My first ICE watch location, to which I have since returned several times, was a bilingual Catholic church in the neighborhood next to my own. Some days are tense; the community has become a hotspot for ICE surges, and several neighbors have been taken in the last month. It’s hard not to feel helpless in certain moments as you survey your assigned street corner and check each passing car model and license plate against the list of suspected federal agents, knowing that your only defense against them is to stand there, blow your whistle, and hold the line.
But it is also impossible to escape the beauty in this work. People of all backgrounds participate in ICE watch, across race, gender, class, age, and faith. We know before even learning one another’s names that we are willing to put our bodies on the line for each other, and that we share in common a commitment to something bigger than ourselves. When Mass lets out, we stand along the curb to form a barrier between the street and the sidewalk as the parishioners begin to exit. Parents greet us with smiles as they shepherd their children down the block. I usually smile back, and wish them a restful weekend. But when I saw a parent carrying a baby in a baptismal gown one day, I looked away before anyone could see tears in my eyes. I’m not sure if I can feel joy and fear fully separate from each other anymore.

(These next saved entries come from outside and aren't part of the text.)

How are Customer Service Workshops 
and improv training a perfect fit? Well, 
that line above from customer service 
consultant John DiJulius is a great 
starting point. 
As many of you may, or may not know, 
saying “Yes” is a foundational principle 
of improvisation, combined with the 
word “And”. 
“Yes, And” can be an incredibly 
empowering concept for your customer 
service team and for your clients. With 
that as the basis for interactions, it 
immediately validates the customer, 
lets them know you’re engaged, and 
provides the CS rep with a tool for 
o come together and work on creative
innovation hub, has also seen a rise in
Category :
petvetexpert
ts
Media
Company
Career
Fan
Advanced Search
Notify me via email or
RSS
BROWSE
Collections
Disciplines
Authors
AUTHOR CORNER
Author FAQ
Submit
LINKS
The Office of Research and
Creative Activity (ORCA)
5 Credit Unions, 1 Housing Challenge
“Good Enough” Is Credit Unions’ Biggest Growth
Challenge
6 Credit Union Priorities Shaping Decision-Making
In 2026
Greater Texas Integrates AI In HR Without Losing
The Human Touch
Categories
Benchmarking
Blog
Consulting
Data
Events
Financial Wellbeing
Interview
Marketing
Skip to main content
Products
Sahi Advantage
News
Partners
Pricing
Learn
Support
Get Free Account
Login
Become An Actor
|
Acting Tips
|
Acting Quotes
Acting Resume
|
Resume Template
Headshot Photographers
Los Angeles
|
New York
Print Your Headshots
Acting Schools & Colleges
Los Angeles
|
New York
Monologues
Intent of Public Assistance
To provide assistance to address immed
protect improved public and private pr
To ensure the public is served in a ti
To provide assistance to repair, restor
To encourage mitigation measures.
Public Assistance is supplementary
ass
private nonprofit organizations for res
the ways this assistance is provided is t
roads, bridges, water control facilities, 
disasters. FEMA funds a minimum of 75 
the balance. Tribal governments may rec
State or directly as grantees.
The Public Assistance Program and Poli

The neighborhood surrounding the church is a dense, working-class community that reflects the racial diversity of Chicago more than any other neighborhood in the city. It’s known for its many sweeping murals along the sides of buildings, rock walls, and train stations. It’s a cultural haven for queer and transgender people, and a longtime hub for community organizing and activism. Since 2020, a group of activists and other community members have maintained a public memorial for Black victims of police violence, complete with hundreds of individual remembrances and an altar where flowers are laid out year-round. Its beaches along Lake Michigan are quieter than the ones farther south; along the horizon, you can see the edge of the city sprawling out for miles.
When you walk through this neighborhood, you are never far from the obvious scars of devastation wrought by poverty, racism, and social abandonment, and the tensions that arise out of grief and frustration amid these circumstances. And you are never far, either, from what blooms in the cracks of resilient community: older folks holding court outside the jazz bar; teenagers skipping rocks along the lake; a rapidly escalating arms race for the most spectacular holiday display; couples, or maybe friends, huddled close under the Red Line station heat lamps as they wait in the cold for a train that’s inevitably delayed; the unmanned cart of a tamale vendor whose neighbors bought out her entire supply so she could stay home until it’s safe for her to go outside again. Our community is as vast and vibrant an illustration of what this country can be as has ever existed, and for this, the Trump Administration has chosen to punish and make an example of us through a terror campaign.
So let Chicago serve as an example, wherever you are. We will not back down, regardless of Trump’s threats. We are here, on every street corner, checking license plates, handing out training materials, looking out for each other as best we can. We wear whistles—and so can you.